Exercise requirements >>
Nothing but the pictures may be left out. Restate the rest of the entries word for word.
+---+
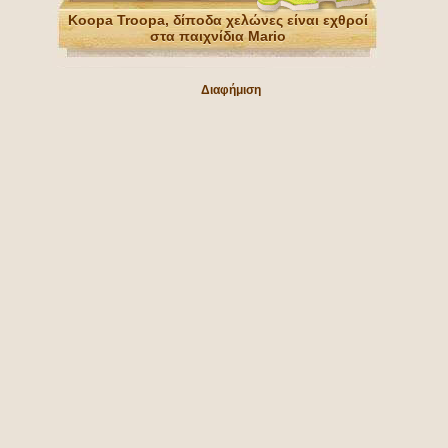
Koopa Troopa, δίποδα χελώνες είναι εχθροί
στα παιχνίδια Mario
Διαφήμιση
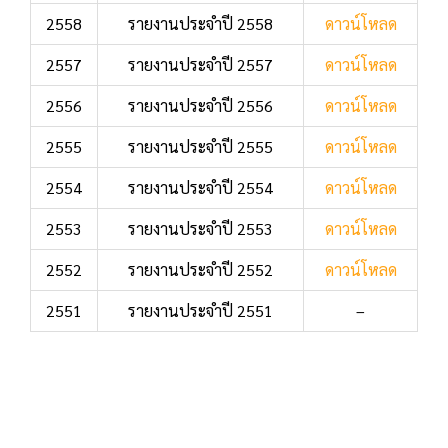
2558
รายงานประจำปี 2558
ดาวน์โหลด
2557
รายงานประจำปี 2557
ดาวน์โหลด
2556
รายงานประจำปี 2556
ดาวน์โหลด
2555
รายงานประจำปี 2555
ดาวน์โหลด
2554
รายงานประจำปี 2554
ดาวน์โหลด
2553
รายงานประจำปี 2553
ดาวน์โหลด
2552
รายงานประจำปี 2552
ดาวน์โหลด
2551
รายงานประจำปี 2551
–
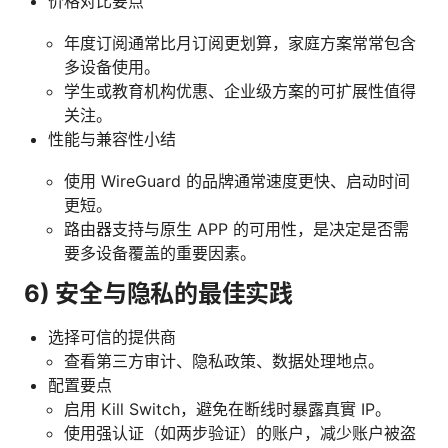
价格对比要点
年度订阅通常比月订阅更划算，家庭方案常常包含
多设备使用。
学生或教育机构优惠、企业级方案的可扩展性值得
关注。
性能与兼容性小结
使用 WireGuard 的品牌通常速度更快、启动时间
更短。
路由器支持与原生 APP 的可用性，是决定是否需
要多设备覆盖的重要因素。
6) 安全与隐私的最佳实践
选择可信的提供商
查看第三方审计、隐私政策、数据处理地点。
配置要点
启用 Kill Switch，避免在断线时暴露真實 IP。
使用强认证（如两步验证）的账户，减少账户被盗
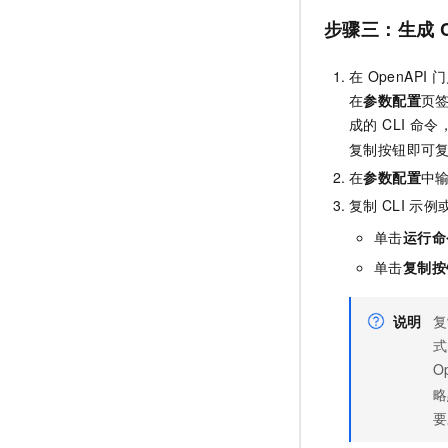
步骤三：生成
在
OpenAPI
门
在
参数配置
页
成的 CLI 命
复制按钮即可
在
参数配置
中
复制
CLI
示例
单击
运行命
单击
复制按
说明
复
式
O
略
要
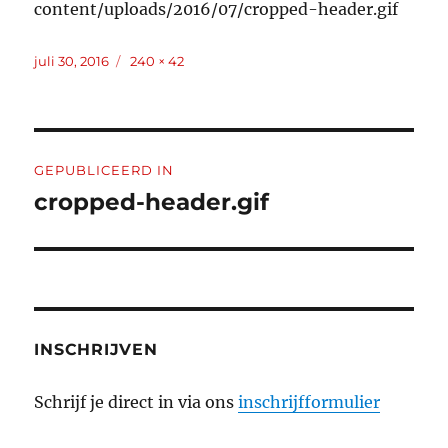
content/uploads/2016/07/cropped-header.gif
Geplaatst
Volledige
juli 30, 2016
240 × 42
op
grootte
Bericht
GEPUBLICEERD IN
navigatie
cropped-header.gif
INSCHRIJVEN
Schrijf je direct in via ons
inschrijfformulier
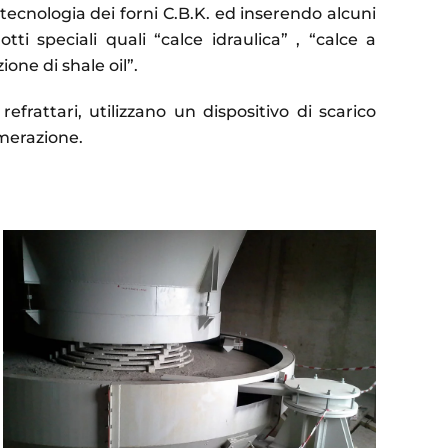
a tecnologia dei forni C.B.K. ed inserendo alcuni
ti speciali quali “calce idraulica” , “calce a
one di shale oil”.
 refrattari, utilizzano un dispositivo di scarico
omerazione.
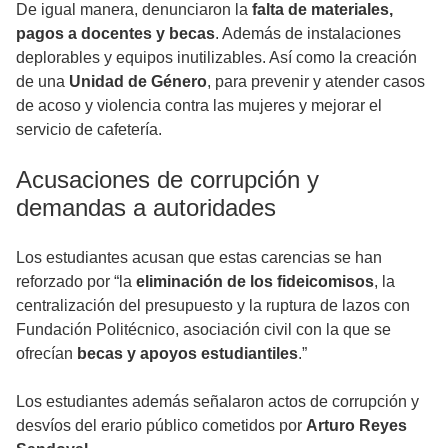
De igual manera, denunciaron la
falta de materiales,
pagos a docentes y becas
. Además de instalaciones
deplorables y equipos inutilizables. Así como la creación
de una
Unidad de Género
, para prevenir y atender casos
de acoso y violencia contra las mujeres y mejorar el
servicio de cafetería.
Acusaciones de corrupción y
demandas a autoridades
Los estudiantes acusan que estas carencias se han
reforzado por “la
eliminación de los fideicomisos
, la
centralización del presupuesto y la ruptura de lazos con
Fundación Politécnico, asociación civil con la que se
ofrecían
becas y apoyos estudiantiles
.”
Los estudiantes además señalaron actos de corrupción y
desvíos del erario público cometidos por
Arturo Reyes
+---+
Written response >>
Koopa Troopa, δίποδα χελώνες είναι εχθροί
στα παιχνίδια Mario
Διαφήμιση
2558
รายงานประจำปี 2558
ดาวน์โหลด
2557
รายงานประจำปี 2557
ดาวน์โหลด
2556
รายงานประจำปี 2556
ดาวน์โหลด
2555
รายงานประจำปี 2555
ดาวน์โหลด
2554
รายงานประจำปี 2554
ดาวน์โหลด
2553
รายงานประจำปี 2553
ดาวน์โหลด
2552
รายงานประจำปี 2552
ดาวน์โหลด
2551
รายงานประจำปี 2551
–
价格对比要点
年度订阅通常比月订阅更划算，家庭方案常常包含
多设备使用。
学生或教育机构优惠、企业级方案的可扩展性值得
关注。
性能与兼容性小结
使用 WireGuard 的品牌通常速度更快、启动时间
更短。
路由器支持与原生 APP 的可用性，是决定是否需
要多设备覆盖的重要因素。
6) 安全与隐私的最佳实践
选择可信的提供商
查看第三方审计、隐私政策、数据处理地点。
配置要点
启用 Kill Switch，避免在断线时暴露真實 IP。
使用强认证（如两步验证）的账户，减少账户被盗
步骤三：生成
在
OpenAPI
门
在
参数配置
页
成的 CLI 命
复制按钮即可
在
参数配置
中
复制
CLI
示例
单击
运行命
单击
复制按
说明
复
式
O
略
要
content/uploads/2016/07/cropped-header.gif
Geplaatst
Volledige
juli 30, 2016
240 × 42
op
grootte
Bericht
GEPUBLICEERD IN
navigatie
cropped-header.gif
INSCHRIJVEN
Schrijf je direct in via ons
inschrijfformulier
a tecnologia dei forni C.B.K. ed inserendo alcuni
ti speciali quali “calce idraulica” , “calce a
one di shale oil”.
 refrattari, utilizzano un dispositivo di scarico
omerazione.
De igual manera, denunciaron la
falta de materiales,
pagos a docentes y becas
. Además de instalaciones
deplorables y equipos inutilizables. Así como la creación
de una
Unidad de Género
, para prevenir y atender casos
de acoso y violencia contra las mujeres y mejorar el
servicio de cafetería.
Acusaciones de corrupción y
demandas a autoridades
Los estudiantes acusan que estas carencias se han
reforzado por “la
eliminación de los fideicomisos
, la
centralización del presupuesto y la ruptura de lazos con
Fundación Politécnico, asociación civil con la que se
ofrecían
becas y apoyos estudiantiles
.”
Los estudiantes además señalaron actos de corrupción y
desvíos del erario público cometidos por
Arturo Reyes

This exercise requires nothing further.